(Transcribed page contents)

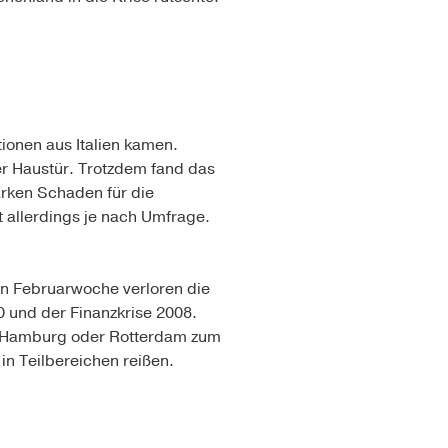
ionen aus Italien kamen.
er Haustür. Trotzdem fand das
arken Schaden für die
t allerdings je nach Umfrage.
en Februarwoche verloren die
00 und der Finanzkrise 2008.
e Hamburg oder Rotterdam zum
in Teilbereichen reißen.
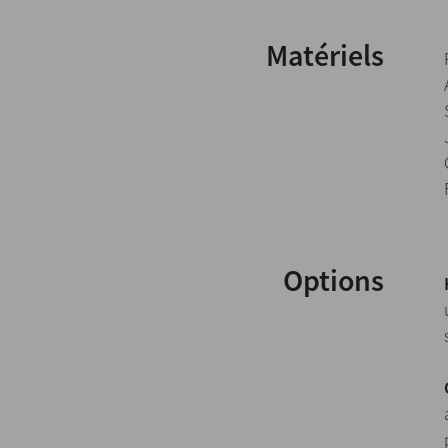
Matériels
Options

**Exercise goal:** Copy exactly the lines from the one containing "en Februarwoche verloren die" through the final line of the records above, both included, and leave out any pictures.

**Task solution:**
en Februarwoche verloren die
00 und der Finanzkrise 2008.
e Hamburg oder Rotterdam zum
in Teilbereichen reißen.
Matériels
Options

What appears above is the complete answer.